(Recorded data)
....

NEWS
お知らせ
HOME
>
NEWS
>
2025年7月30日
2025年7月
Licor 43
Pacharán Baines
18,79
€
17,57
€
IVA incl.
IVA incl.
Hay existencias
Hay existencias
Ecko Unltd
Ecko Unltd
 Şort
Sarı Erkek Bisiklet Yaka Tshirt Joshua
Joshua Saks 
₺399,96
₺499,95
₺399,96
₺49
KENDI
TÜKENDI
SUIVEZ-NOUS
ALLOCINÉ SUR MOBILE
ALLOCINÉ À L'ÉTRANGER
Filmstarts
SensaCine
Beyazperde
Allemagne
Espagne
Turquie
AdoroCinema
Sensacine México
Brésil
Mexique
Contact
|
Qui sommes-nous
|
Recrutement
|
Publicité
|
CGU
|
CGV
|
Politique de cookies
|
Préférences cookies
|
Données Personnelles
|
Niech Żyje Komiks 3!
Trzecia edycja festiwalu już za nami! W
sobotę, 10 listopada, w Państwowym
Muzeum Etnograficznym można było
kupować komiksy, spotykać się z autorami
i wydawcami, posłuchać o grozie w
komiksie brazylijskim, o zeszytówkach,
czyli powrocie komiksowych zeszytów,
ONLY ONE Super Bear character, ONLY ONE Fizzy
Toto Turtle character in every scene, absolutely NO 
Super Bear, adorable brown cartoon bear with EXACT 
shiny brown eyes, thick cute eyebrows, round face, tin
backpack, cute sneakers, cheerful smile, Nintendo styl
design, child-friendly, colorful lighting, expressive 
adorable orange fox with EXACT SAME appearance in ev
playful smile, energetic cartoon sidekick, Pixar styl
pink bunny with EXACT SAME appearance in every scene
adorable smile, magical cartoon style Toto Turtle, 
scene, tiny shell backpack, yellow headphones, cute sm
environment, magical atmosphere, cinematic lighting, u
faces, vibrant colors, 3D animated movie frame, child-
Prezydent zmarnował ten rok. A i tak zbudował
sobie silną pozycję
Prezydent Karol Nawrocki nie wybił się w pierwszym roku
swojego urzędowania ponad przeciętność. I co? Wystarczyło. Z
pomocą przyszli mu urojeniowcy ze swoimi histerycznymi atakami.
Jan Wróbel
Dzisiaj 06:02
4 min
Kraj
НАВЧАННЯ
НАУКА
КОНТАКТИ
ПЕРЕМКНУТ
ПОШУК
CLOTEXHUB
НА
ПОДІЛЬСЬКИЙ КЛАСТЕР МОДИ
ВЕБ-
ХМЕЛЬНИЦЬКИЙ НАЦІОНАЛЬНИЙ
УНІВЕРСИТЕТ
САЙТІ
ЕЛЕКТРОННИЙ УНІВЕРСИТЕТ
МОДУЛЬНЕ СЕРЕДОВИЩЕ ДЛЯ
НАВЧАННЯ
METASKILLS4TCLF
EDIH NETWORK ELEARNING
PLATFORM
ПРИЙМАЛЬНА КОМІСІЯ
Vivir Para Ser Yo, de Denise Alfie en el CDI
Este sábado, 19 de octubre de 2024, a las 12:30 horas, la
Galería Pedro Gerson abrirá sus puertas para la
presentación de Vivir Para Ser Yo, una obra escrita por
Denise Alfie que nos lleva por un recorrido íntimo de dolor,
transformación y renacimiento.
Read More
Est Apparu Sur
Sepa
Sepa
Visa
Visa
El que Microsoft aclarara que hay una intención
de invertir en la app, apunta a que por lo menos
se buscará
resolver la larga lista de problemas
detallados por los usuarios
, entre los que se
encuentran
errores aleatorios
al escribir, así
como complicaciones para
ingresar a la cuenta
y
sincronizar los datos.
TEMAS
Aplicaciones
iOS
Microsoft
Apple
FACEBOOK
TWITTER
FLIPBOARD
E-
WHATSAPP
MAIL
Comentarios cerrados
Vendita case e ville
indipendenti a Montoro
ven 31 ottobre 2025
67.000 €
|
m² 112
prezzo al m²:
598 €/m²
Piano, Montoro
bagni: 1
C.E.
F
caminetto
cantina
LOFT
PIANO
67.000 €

....

■ Description of the task ■
This exercise requires the entries above to be restated exactly.

■ Answer area ■
NEWS
お知らせ
HOME
>
NEWS
>
2025年7月30日
2025年7月
Licor 43
Pacharán Baines
18,79
€
17,57
€
IVA incl.
IVA incl.
Hay existencias
Hay existencias
Ecko Unltd
Ecko Unltd
 Şort
Sarı Erkek Bisiklet Yaka Tshirt Joshua
Joshua Saks 
₺399,96
₺499,95
₺399,96
₺49
KENDI
TÜKENDI
SUIVEZ-NOUS
ALLOCINÉ SUR MOBILE
ALLOCINÉ À L'ÉTRANGER
Filmstarts
SensaCine
Beyazperde
Allemagne
Espagne
Turquie
AdoroCinema
Sensacine México
Brésil
Mexique
Contact
|
Qui sommes-nous
|
Recrutement
|
Publicité
|
CGU
|
CGV
|
Politique de cookies
|
Préférences cookies
|
Données Personnelles
|
Niech Żyje Komiks 3!
Trzecia edycja festiwalu już za nami! W
sobotę, 10 listopada, w Państwowym
Muzeum Etnograficznym można było
kupować komiksy, spotykać się z autorami
i wydawcami, posłuchać o grozie w
komiksie brazylijskim, o zeszytówkach,
czyli powrocie komiksowych zeszytów,
ONLY ONE Super Bear character, ONLY ONE Fizzy
Toto Turtle character in every scene, absolutely NO 
Super Bear, adorable brown cartoon bear with EXACT 
shiny brown eyes, thick cute eyebrows, round face, tin
backpack, cute sneakers, cheerful smile, Nintendo styl
design, child-friendly, colorful lighting, expressive 
adorable orange fox with EXACT SAME appearance in ev
playful smile, energetic cartoon sidekick, Pixar styl
pink bunny with EXACT SAME appearance in every scene
adorable smile, magical cartoon style Toto Turtle, 
scene, tiny shell backpack, yellow headphones, cute sm
environment, magical atmosphere, cinematic lighting, u
faces, vibrant colors, 3D animated movie frame, child-
Prezydent zmarnował ten rok. A i tak zbudował
sobie silną pozycję
Prezydent Karol Nawrocki nie wybił się w pierwszym roku
swojego urzędowania ponad przeciętność. I co? Wystarczyło. Z
pomocą przyszli mu urojeniowcy ze swoimi histerycznymi atakami.
Jan Wróbel
Dzisiaj 06:02
4 min
Kraj
НАВЧАННЯ
НАУКА
КОНТАКТИ
ПЕРЕМКНУТ
ПОШУК
CLOTEXHUB
НА
ПОДІЛЬСЬКИЙ КЛАСТЕР МОДИ
ВЕБ-
ХМЕЛЬНИЦЬКИЙ НАЦІОНАЛЬНИЙ
УНІВЕРСИТЕТ
САЙТІ
ЕЛЕКТРОННИЙ УНІВЕРСИТЕТ
МОДУЛЬНЕ СЕРЕДОВИЩЕ ДЛЯ
НАВЧАННЯ
METASKILLS4TCLF
EDIH NETWORK ELEARNING
PLATFORM
ПРИЙМАЛЬНА КОМІСІЯ
Vivir Para Ser Yo, de Denise Alfie en el CDI
Este sábado, 19 de octubre de 2024, a las 12:30 horas, la
Galería Pedro Gerson abrirá sus puertas para la
presentación de Vivir Para Ser Yo, una obra escrita por
Denise Alfie que nos lleva por un recorrido íntimo de dolor,
transformación y renacimiento.
Read More
Est Apparu Sur
Sepa
Sepa
Visa
Visa
El que Microsoft aclarara que hay una intención
de invertir en la app, apunta a que por lo menos
se buscará
resolver la larga lista de problemas
detallados por los usuarios
, entre los que se
encuentran
errores aleatorios
al escribir, así
como complicaciones para
ingresar a la cuenta
y
sincronizar los datos.
TEMAS
Aplicaciones
iOS
Microsoft
Apple
FACEBOOK
TWITTER
FLIPBOARD
E-
WHATSAPP
MAIL
Comentarios cerrados
Vendita case e ville
indipendenti a Montoro
ven 31 ottobre 2025
67.000 €
|
m² 112
prezzo al m²:
598 €/m²
Piano, Montoro
bagni: 1
C.E.
F
caminetto
cantina
LOFT
PIANO
67.000 €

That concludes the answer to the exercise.